Work task: Starting at the line that contains "Kundenservice", quote every line through the end of the entries, word for word, skipping the pictures.

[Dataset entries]
- Opening Delimiter -

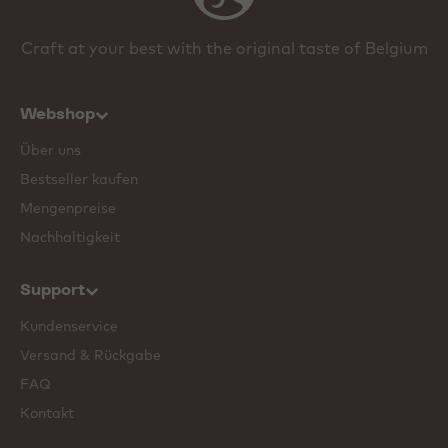
Craft at your best with the original taste of Belgium
Webshop
Über uns
Bestseller kaufen
Mengenpreise
Nachhaltigkeit
Support
Kundenservice
Versand & Rückgabe
FAQ
Kontakt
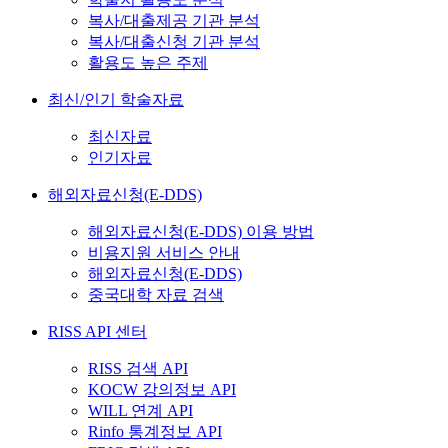
복사/대출제공 기관 분석
복사/대출신청 기관 분석
활용도 높은 주제
최신/인기 학술자료
최신자료
인기자료
해외자료신청(E-DDS)
해외자료신청(E-DDS) 이용 방법
비용지원 서비스 안내
해외자료신청(E-DDS)
중국대학 자료 검색
RISS API 센터
RISS 검색 API
KOCW 강의정보 API
WILL 연계 API
Rinfo 통계정보 API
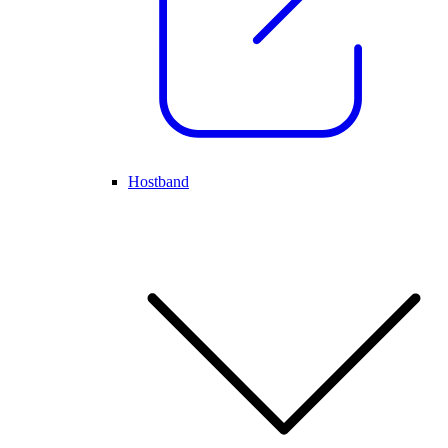
Hostband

- Closing Delimiter -

Completed exercise:
Kundenservice
Versand & Rückgabe
FAQ
Kontakt
복사/대출제공 기관 분석
복사/대출신청 기관 분석
활용도 높은 주제
최신/인기 학술자료
최신자료
인기자료
해외자료신청(E-DDS)
해외자료신청(E-DDS) 이용 방법
비용지원 서비스 안내
해외자료신청(E-DDS)
중국대학 자료 검색
RISS API 센터
RISS 검색 API
KOCW 강의정보 API
WILL 연계 API
Rinfo 통계정보 API
Hostband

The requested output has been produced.